--- Task objective ---
Would you filter these records and copy every line that has the word "точно"?

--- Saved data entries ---

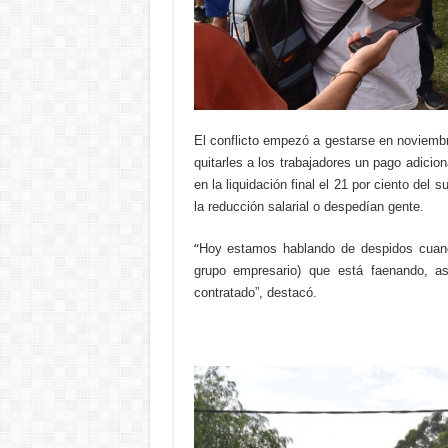
El conflicto empezó a gestarse en noviembr
quitarles a los trabajadores un pago adici
en la liquidación final el 21 por ciento del
la reducción salarial o despedían gente.
“
Hoy estamos hablando de despidos cuand
grupo empresario) que está faenando, a
contratado”, destacó.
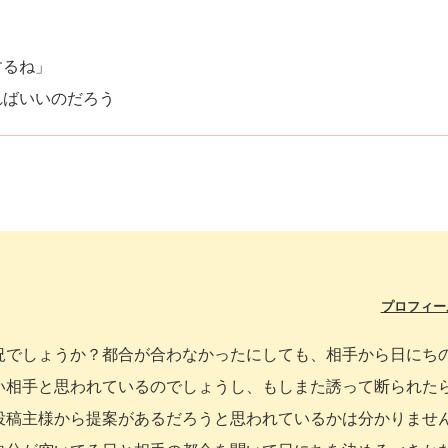
するね」
ればいいのだろう
プロフィー
況でしょうか？都合が合わなかったにしても、相手から日にち
い相手と思われているのでしょうし、もしまた誘って断られた
投稿主様から提案があるだろうと思われているかは分かりませ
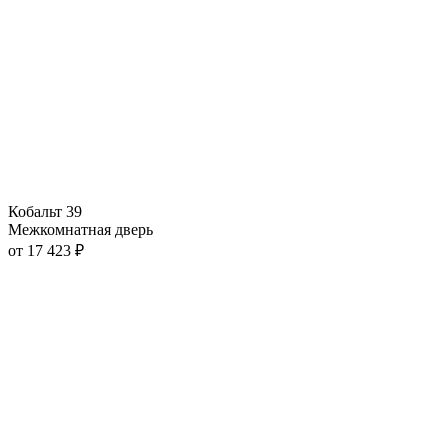
Кобальт 39
Межкомнатная дверь
от
17 423
₽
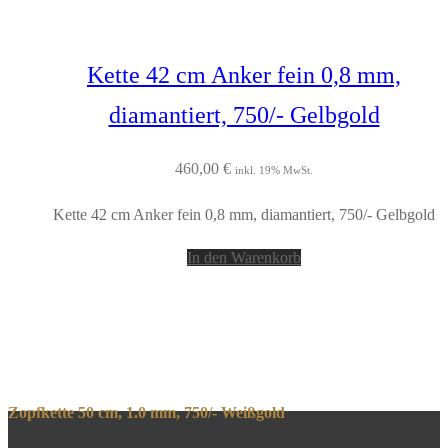
Kette 42 cm Anker fein 0,8 mm,
diamantiert, 750/- Gelbgold
460,00
€
inkl. 19% MwSt.
Kette 42 cm Anker fein 0,8 mm, diamantiert, 750/- Gelbgold
In den Warenkorb
Zopfkette 50 cm, 1.0 mm, 750/- Weißgold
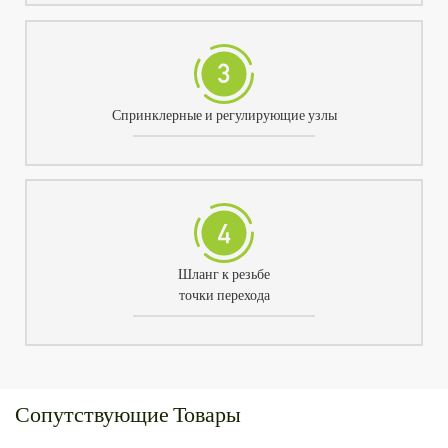
Спринклерные и регулирующие узлы
Шланг к резьбе
точки перехода
Сопутствующие Товары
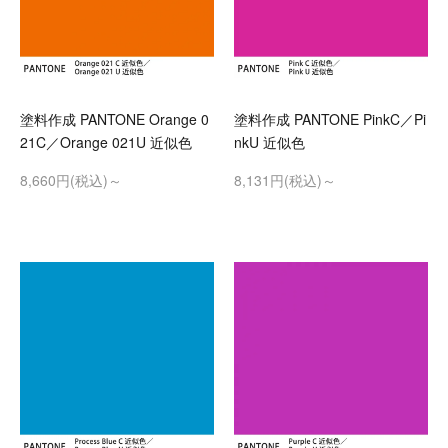
塗料作成 PANTONE Orange 0
塗料作成 PANTONE PinkC／Pi
21C／Orange 021U 近似色
nkU 近似色
8,660円(税込)～
8,131円(税込)～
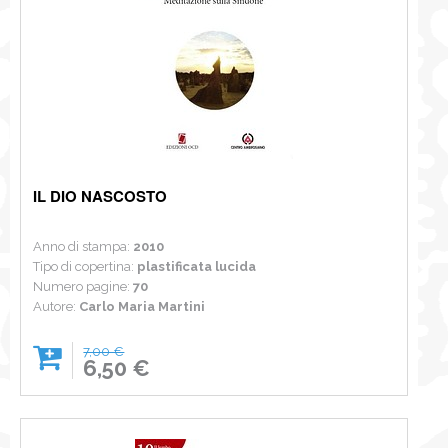
IL DIO NASCOSTO
Anno di stampa:
2010
Tipo di copertina:
plastificata lucida
Numero pagine:
70
Autore:
Carlo Maria Martini
7,00 €
6,50 €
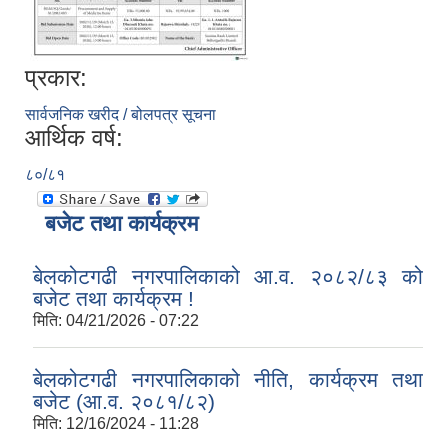
प्रकार:
सार्वजनिक खरीद / बोलपत्र सूचना
आर्थिक वर्ष:
८०/८१
बजेट तथा कार्यक्रम
बेलकोटगढी नगरपालिकाको आ.व. २०८२/८३ को
बजेट तथा कार्यक्रम !
मिति:
04/21/2026 - 07:22
बेलकोटगढी नगरपालिकाको नीति, कार्यक्रम तथा
बजेट (आ.व. २०८१/८२)
मिति:
12/16/2024 - 11:28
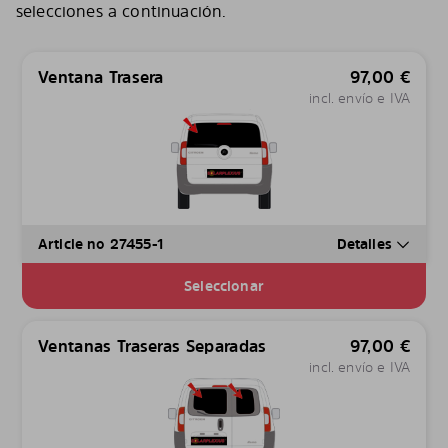
selecciones a continuación.
Ventana Trasera
97,00
€
incl. envío e IVA
Article no 27455-1
Detalles
Seleccionar
Ventanas Traseras Separadas
97,00
€
incl. envío e IVA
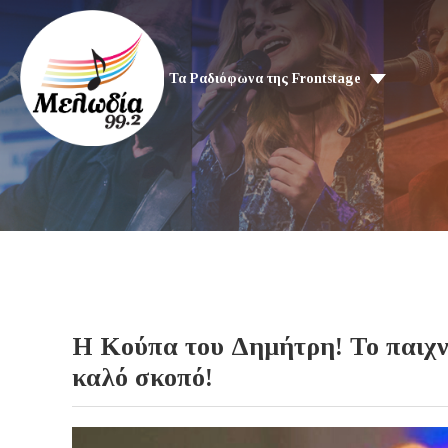
Τα Ραδιόφωνα της Frontstage
Η Κούπα του Δημήτρη! Το παιχν
καλό σκοπό!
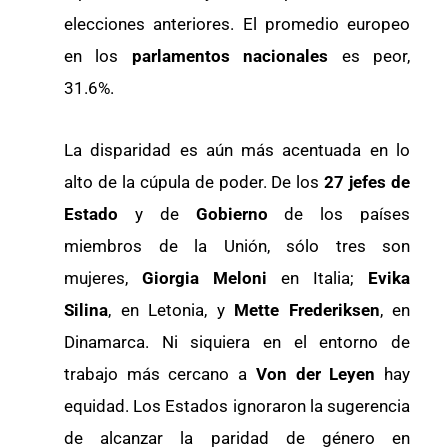
elecciones anteriores. El promedio europeo
en los
parlamentos nacionales
es peor,
31.6%.
La disparidad es aún más acentuada en lo
alto de la cúpula de poder. De los
27 jefes de
Estado
y de
Gobierno
de los países
miembros de la Unión, sólo tres son
mujeres,
Giorgia Meloni
en Italia;
Evika
Silina
, en Letonia, y
Mette Frederiksen
, en
Dinamarca. Ni siquiera en el entorno de
trabajo más cercano a
Von der Leyen
hay
equidad. Los Estados ignoraron la sugerencia
de alcanzar la paridad de género en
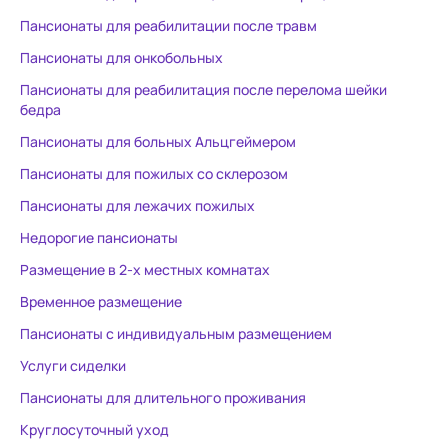
неверный выбор. Мы искренне
Пансионаты для реабилитации после травм
благодарны сотрудникам
Пансионаты для онкобольных
пансионата и его руководителю
Пансионаты для реабилитация после перелома шейки
за то, что мы точно можем не
бедра
беспокоиться за нашу бабушку,
мы знаем точно что ей там
Пансионаты для больных Альцгеймером
комфортно, она под
Пансионаты для пожилых со склерозом
присмотром, о ней позаботятся.
Пансионаты для лежачих пожилых
Спасибо
Недорогие пансионаты
Размещение в 2-х местных комнатах
Временное размещение
Пансионаты с индивидуальным размещением
Услуги сиделки
Пансионаты для длительного проживания
Круглосуточный уход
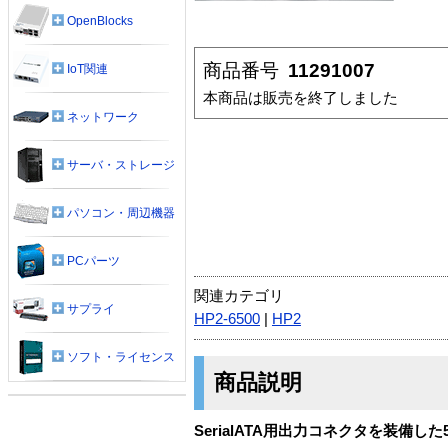
OpenBlocks
商品番号
11291007
IoT関連
本商品は販売を終了しました
ネットワーク
サーバ・ストレージ
パソコン・周辺機器
PCパーツ
関連カテゴリ
サプライ
HP2-6500
|
HP2
ソフト・ライセンス
商品説明
SerialATA用出力コネクタを装備した5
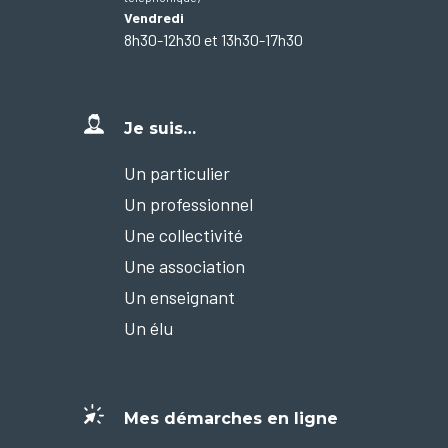
Vendredi
8h30-12h30 et 13h30-17h30
Je suis…
Un particulier
Un professionnel
Une collectivité
Une association
Un enseignant
Un élu
Mes démarches en ligne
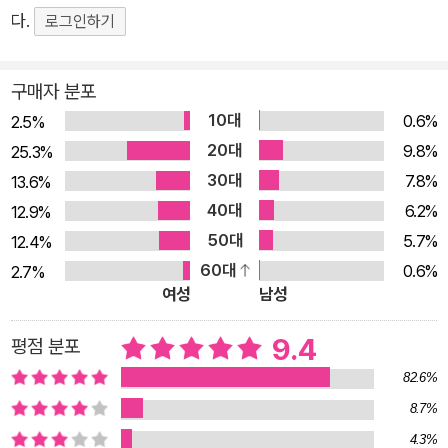
이해한다. 그럼에도 가장 작은 공동체이자 가장 애틋한 공동체는
다.
로그인하기
서로의 고통에 고개 돌리지 않는다. 사랑하기를 멈추지 않는다.
최지인의 시에서 느껴지는 슬프고 따뜻한 온기는 여기서부터 시
구매자 분포
작된다. 궁지에 몰린 사람들 그런데 우리 먹고사는 데 돈이 필요
10대
0.6%
2.5%
하지 않다면 다정한 사람이 되었을까 모니터 앞을 떠나지 않는 나
20대
9.8%
25.3%
에게 아침 일찍 일어나 사람 가득한 지하철 타는 나에게 이렇게
30대
7.8%
13.6%
살고 싶지 않은 나에게 긴긴 슬럼프야, 라고 말하는 나에게 ―「인
40대
6.2%
12.9%
간의 시」에서 최지인의 시에는 궁지에 몰린 사람들이 자주 등장
50대
5.7%
12.4%
한다. 그들은 구직 중이거나 간신히 직업을 구하더라도 언제나 쫓
60대
0.6%
2.7%
겨날 위기에 처한다. 그들이 겪는 갑작스러운 해고는 죽음과 비슷
여성
남성
하다. 최지인은 그들의 일상을 통해 삶의 구차함과 날선 죽음의
순간을 동시에 그려 낸다. 사는 것도 죽는 것도 두려워질 때, 시인
9.4
평점 분포
은 그 순간으로부터 자신을 보호하기 위해 담담하고 섬세한 언어
82.6%
로 연약한 벽을 만들어 두른다. 하지만 현실은 언어보다 냉혹하
8.7%
고, 결국 그 벽은 부서져 버리고 만다. 최지인의 시에서 느껴지는
4.3%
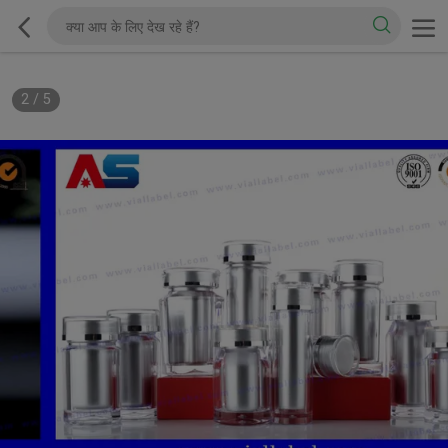
2
/
5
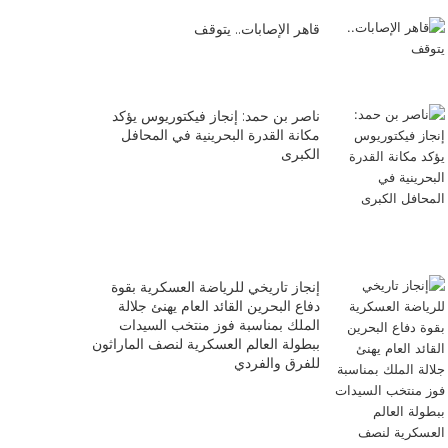
قاهر الإصابات.. يتوقف
ناصر بن حمد: إنجاز فيكتوريوس يؤكد
مكانة القدرة البحرينية في المحافل
الكبرى
إنجاز تاريخي للرياضة العسكرية بقوة
دفاع البحرين القائد العام يهنئ جلالة
الملك بمناسبة فوز منتخب السيدات
ببطولة العالم العسكرية لنصف الماراثون
للفرق والفردي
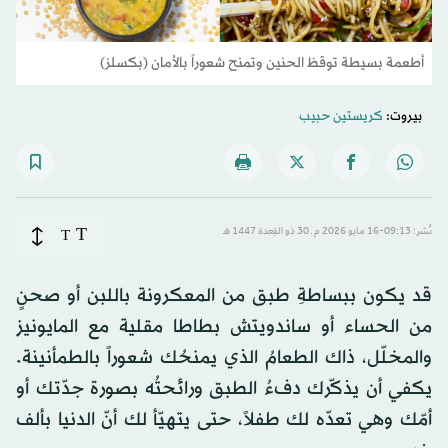
أطعمة بسيطة توقظ الحنين وتمنح شعوراً بالأمان (بكسلز)
بيروت:
كريستين حبيب
T
نُشر: 09:13-16 مايو 2026 م ـ 30 ذو القِعدة 1447 هـ
T
قد يكون ببساطةِ طبق من المعكرونة باللبن أو صحنٍ
من الحساء أو ساندويتش بطاطا مقلية مع المايونيز
والمخلّل، ذاك الطعامُ الذي يمنحُك شعوراً بالطمأنينة.
يكفي أن يذكّرك دفءُ الطبق ورائحتُه بصورة جدّتك أو
أمّك وهي تعدّه لك طفلاً، حتى يتهيّأ لك أنّ الدنيا بألف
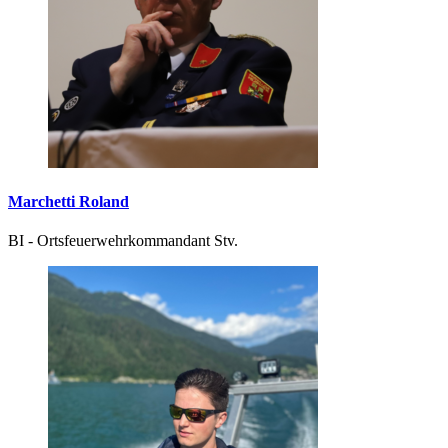
Marchetti Roland
BI - Ortsfeuerwehrkommandant Stv.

--- Your response ---
за то, что мы точно можем не
мы знаем точно что ей там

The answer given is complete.